19 The cccDNA levels at the end of therapy are indeed predictive
of a sustained off-treatment response,20 but the clinical utility is limited because these can only be assessed invasively. Recent studies report an excellent correlation between decline in intrahepatic cccDNA and serum HBsAg levels in HBeAg-positive patients.5, 21 A decline in serum HBsAg levels may therefore reflect the efficacy of PEG-IFN in decreasing intrahepatic cccDNA and consequently predict a sustained off-treatment response.

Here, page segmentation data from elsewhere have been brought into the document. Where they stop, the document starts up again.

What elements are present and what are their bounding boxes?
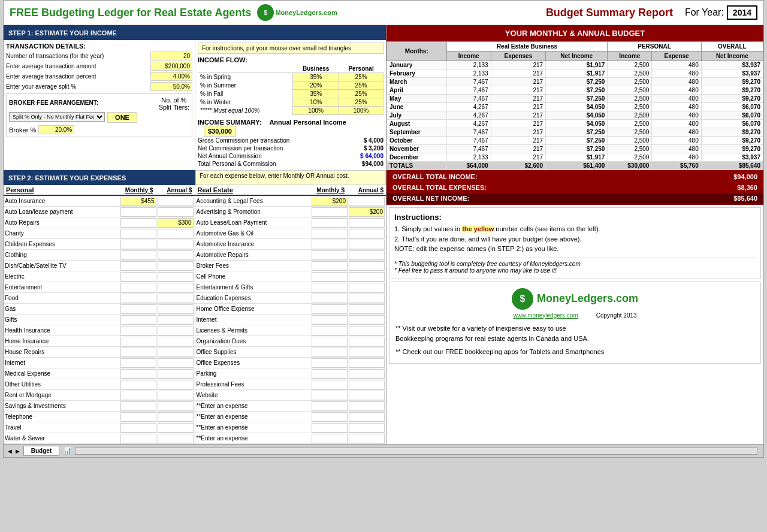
year-value[interactable]: 2014 [727,5,757,20]
personal-monthly-input[interactable] [120,272,156,282]
personal-monthly-input[interactable] [120,304,156,314]
re-annual-input[interactable] [349,240,385,249]
re-annual-input[interactable] [349,283,385,292]
personal-annual-input[interactable] [158,250,194,260]
re-monthly-input[interactable] [312,229,348,238]
re-monthly-input[interactable] [312,369,348,379]
personal-annual-input[interactable] [158,326,194,335]
re-monthly-input[interactable] [312,358,348,368]
personal-annual-input[interactable] [158,240,194,249]
re-annual-input[interactable] [349,337,385,346]
personal-annual-input[interactable] [158,412,194,422]
personal-monthly-input[interactable] [120,326,156,335]
personal-annual-input[interactable] [158,380,194,389]
re-annual-input[interactable] [349,207,385,217]
budget-tab[interactable]: Budget [23,446,59,456]
personal-annual-input[interactable] [158,423,194,433]
broker-dropdown[interactable]: Split % Only - No Monthly Flat Fee [9,112,105,122]
personal-monthly-input[interactable] [120,380,156,389]
personal-annual-input[interactable] [158,304,194,314]
re-monthly-input[interactable] [312,391,348,400]
personal-annual-input[interactable] [158,229,194,238]
nav-next[interactable]: ► [14,448,21,455]
personal-monthly-input[interactable] [120,412,156,422]
personal-annual-input[interactable] [158,294,194,303]
re-monthly-input[interactable] [312,207,348,217]
personal-monthly-input[interactable] [120,423,156,433]
transaction-input-1[interactable] [150,62,192,71]
re-annual-input[interactable] [349,401,385,411]
personal-monthly-input[interactable] [120,315,156,325]
re-annual-input[interactable] [349,229,385,238]
personal-monthly-input[interactable] [120,294,156,303]
transaction-input-2[interactable] [150,72,192,81]
re-annual-input[interactable] [349,434,385,443]
personal-annual-input[interactable] [158,207,194,217]
income-business-cell[interactable]: 20% [293,81,339,90]
re-monthly-input[interactable] [312,315,348,325]
re-monthly-input[interactable] [312,240,348,249]
broker-percent-input[interactable] [38,125,74,134]
re-annual-input[interactable] [349,294,385,303]
re-annual-input[interactable] [349,347,385,357]
re-monthly-input[interactable] [312,294,348,303]
personal-annual-input[interactable] [158,261,194,271]
personal-monthly-input[interactable] [120,218,156,228]
personal-annual-input[interactable] [158,391,194,400]
re-monthly-input[interactable] [312,380,348,389]
income-business-cell[interactable]: 100% [293,107,339,115]
income-personal-cell[interactable]: 25% [339,98,384,107]
personal-monthly-input[interactable] [120,229,156,238]
personal-monthly-input[interactable] [120,369,156,379]
income-business-cell[interactable]: 10% [293,98,339,107]
personal-annual-input[interactable] [158,197,194,206]
re-monthly-input[interactable] [312,304,348,314]
re-monthly-input[interactable] [312,261,348,271]
re-monthly-input[interactable] [312,250,348,260]
income-personal-cell[interactable]: 25% [339,90,384,98]
re-monthly-input[interactable] [312,347,348,357]
personal-annual-input[interactable] [158,358,194,368]
personal-annual-input[interactable] [158,347,194,357]
re-annual-input[interactable] [349,315,385,325]
personal-monthly-input[interactable] [120,283,156,292]
horizontal-scrollbar[interactable] [75,448,757,455]
personal-monthly-input[interactable] [120,434,156,443]
re-monthly-input[interactable] [312,218,348,228]
re-monthly-input[interactable] [312,272,348,282]
personal-monthly-input[interactable] [120,337,156,346]
income-personal-cell[interactable]: 100% [339,107,384,115]
re-monthly-input[interactable] [312,434,348,443]
re-monthly-input[interactable] [312,197,348,206]
re-annual-input[interactable] [349,369,385,379]
re-annual-input[interactable] [349,412,385,422]
re-annual-input[interactable] [349,250,385,260]
personal-monthly-input[interactable] [120,391,156,400]
re-annual-input[interactable] [349,358,385,368]
re-monthly-input[interactable] [312,337,348,346]
logo-url[interactable]: www.moneyledgers.com [513,312,578,319]
transaction-input-3[interactable] [150,82,192,91]
re-annual-input[interactable] [349,261,385,271]
personal-annual-input[interactable] [158,315,194,325]
personal-monthly-input[interactable] [120,250,156,260]
re-monthly-input[interactable] [312,401,348,411]
re-annual-input[interactable] [349,197,385,206]
re-monthly-input[interactable] [312,412,348,422]
personal-monthly-input[interactable] [120,347,156,357]
personal-monthly-input[interactable] [120,240,156,249]
re-monthly-input[interactable] [312,326,348,335]
re-annual-input[interactable] [349,272,385,282]
personal-annual-input[interactable] [158,434,194,443]
personal-monthly-input[interactable] [120,197,156,206]
income-business-cell[interactable]: 35% [293,73,339,81]
re-annual-input[interactable] [349,391,385,400]
personal-monthly-input[interactable] [120,261,156,271]
re-annual-input[interactable] [349,218,385,228]
personal-annual-input[interactable] [158,369,194,379]
re-annual-input[interactable] [349,304,385,314]
re-annual-input[interactable] [349,423,385,433]
personal-monthly-input[interactable] [120,358,156,368]
personal-annual-input[interactable] [158,401,194,411]
income-personal-cell[interactable]: 25% [339,81,384,90]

The aims of our study were to investigate the effects of 1 year of PEG-IFN with or without lamivudine (PEG-IFN ± LAM) therapy on serum HBsAg levels in patients with HBeAg-positive CHB, and to describe the relationship between on-treatment HBsAg decline and a sustained off-treatment response. ALT,
Natural Product Library cost alanine aminotransferase; AUC, area under the receiver-operating characteristic curve; cccDNA, covalently closed circular DNA; CHB, chronic hepatitis B; HBV, hepatitis Omipalisib B virus; HBeAg, hepatitis B e antigen; HBsAg, hepatitis B surface antigen; LAM, lamivudine; LTFU, long-term follow-up; PEG-IFN, pegylated interferon; ULN, upper limit of normal. In this study, serum HBsAg levels were assessed in HBeAg-positive CHB patients who were previously enrolled in an investigator-initiated multicenter randomized controlled trial and a subsequent long-term follow-up (LTFU) study.12, 13 Patients were eligible for the initial study if they had been HBsAg-positive for at least 6 months prior to randomization, were HBeAg-positive on two occasions within 8 weeks prior to randomization, had elevated serum alanine aminotransferase (ALT) levels of 2-10 times the upper limit of normal (ULN), and had a serum HBV DNA
concentration above 1.0 × 105 copies/mL. Key exclusion criteria were: antiviral therapy within 6 medchemexpress months prior to randomization, presence of viral coinfections, preexisting cytopenia, or decompensated liver disease. Treatment comprised of PEG-IFN alfa-2b 100 μg weekly (PegIntron; Schering-Plough, Kenilworth, NJ) in combination with placebo or LAM (Zeffix; GlaxoSmithKline, Greenford, UK) 100 mg daily for 52 weeks. To limit the probability of early treatment discontinuation, the dose of PEG-IFN was reduced to 50 μg per week after 32 weeks of treatment. Patients attended the outpatient clinic at least every 4 weeks for routine examinations and laboratory assessments during both the treatment and the posttreatment follow-up phase of the initial study. For the LTFU study, patients were reevaluated at one additional visit at the local participating center. The mean duration of follow-up was 3 years.12 Inclusion criteria for the present analysis were completion of the 26-week follow-up phase of the main study and availability of a baseline serum sample for HBsAg quantification.